Akashi chiuse gli occhi e tornò serio, finendo di bere. Kuroko non riuscì più a toccare il suo dolce, lo stomaco contratto in un dolore piacevole. Cosa gli stava succedendo…?
“Non mangi?”, la voce di Akashi risuonò nella sua mente e Kuroko trattenne il respiro, come se gli avessero gettato un secchio d’acqua addosso e voleva solo poter rispondere ma aveva la lingua incollata al palato così secca così dura.
“Sì… Scusami, Akashi-kun”, alla fine la voce arrivò alle corde vocali, dando forma a una risposta. Akashi lo guardò senza dire niente, limitandosi a seguire i suoi gesti con gli occhi, soffermandosi sulle labbra sottili, che s’increspavano ogni volta che il cucchiaino le raggiungeva; gli occhi azzurri che seguivano i movimenti delle dita sottili e delicate, che però sapevano lanciare un pallone da basket dall’altra parte del campo; i capelli; i denti; le orecchie; tutto.
Cos’è, ci stiamo innamorando?, Akashi in tutta risposta allungò le mani e strozzò quel collo così minuto così sottile così tuoahahahahahstaiammazzandotestessoAKASHI!”, la voce di Kuroko risuonò alta e preoccupata e Akashi non poté fare a meno di svegliarsi da quella visione che sapeva di incubo. Un dolore sottile accompagnò la realtà e Akashi guardò la sua mano: pezzi di vetro erano sparsi intorno al suo pugno. Aprì a fatica la mano, trovandola tagliata.
“Akashi-kun!
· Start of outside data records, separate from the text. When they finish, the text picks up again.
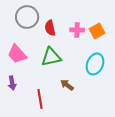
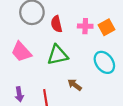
cyan ellipse: (95, 64) -> (104, 62), turned -60
purple arrow: (12, 83) -> (19, 94), moved

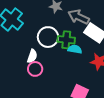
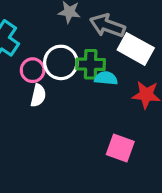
pink circle: (35, 69) -> (33, 70), moved

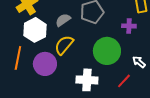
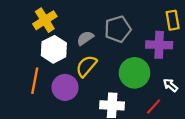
purple cross: (129, 26) -> (159, 45), size x1.6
Cos’è successo?”, in tutta risposta il ragazzo scosse la mano dolorante, raccogliendo i pezzi creando una piccola montagnetta.
“Nulla. Ho stretto troppo il bicchiere senza volerlo. Non preoccuparti, Kuroko”, fu la risposta di Akashi, che si alzò.
“Scusami, devo andare. Ci vediamo domani, Kuroko”, e prima che Kuroko potesse fermarlo Akashi era già scappato via, sporcando la strada di gocce di sangue.

 

“Davvero ha fatto ciò? Che strano ragazzo.”
Kuroko aveva raccontato tutto alla nonna una volta tornato a casa. La donna l’aveva ascoltato, ridendo al piccolo incidente accorso ad Akashi.
“Non lo trovo molto divertente...”, ribatté Kuroko e la nonna smise. Nella stanza scese il silenzio, rotto solo dal ticchettio dell’orologio sul comodino vicino al letto.
“Tetsuya… Perché ti preoccupi tanto?”
Kuroko tenne lo sguardo basso, incapace di rispondere. Già, perché?
“Non mi dirai che...”
“NO!”, urlò con veemenza Kuroko, sapendo già dove voleva andare a parare la donna. “No! È… un amico, per quello mi preoccupo così.” Amico… una parola di un certo peso. La nonna, però, non poteva sapere quanto pesasse al nipote tale termine.
“Meno male, Tetsuya. Lo sai, vero, che dovrai sposare una brava figliola, possibilmente di una famiglia che pratica il Nō?”
Kuroko si limitò a fissare per terra, annuendo con poco entusiasmo.
“Sì, nonna.”


Fa male, eh?
Akashi, nel frattempo, era tornato a casa e si stava bendando la mano ferita. Sarebbe potuto andare in pronto soccorso ma non voleva suo padre lo sapesse.
Come se a lui gliene importasse qualcosa di te. Sono io che gli interesso, no? Come la mamma…
Zittostaizittotiodiosparisci
A nessuno importa di te!
Akashi si coprì le orecchie con le mani, sentendosi male. Voleva vomitare, voleva…
Akashi!
Akashi.
Kuroko l’aveva chiamato, quel pomeriggio. Senza il kun. Senza onorificenza varia ed eventuale. Solo il suo cognome. Solo quello.
Sospirò, prendendo fiato. Poi andò in bagno, guardandosi allo specchio.
Occhi dorati l’osservavano.
Un pugno li dissolse.

 

 

 

Note

È una follia, lo so.
Riprendere questa long dopo ben sette anni di pausa è una follia. Non so neanche qual era l’idea originale tra un po’! Però voglio provarci, voglio vedere fin dove arrivo.
Questo capito è stato scritto dopo sette anni dall’ultimo pubblicato. Non è il capitolo che doveva seguire teoricamente l’ottavo, ma un nuovo inizio.
Ho eliminato Mishima. Perché? Non mi rappresenta più oramai. Anche la mia scrittura, credo, sia cambiata. Spero solo di non essere andata troppo OOC. Ditemi voi.
Un saluto da Kastel.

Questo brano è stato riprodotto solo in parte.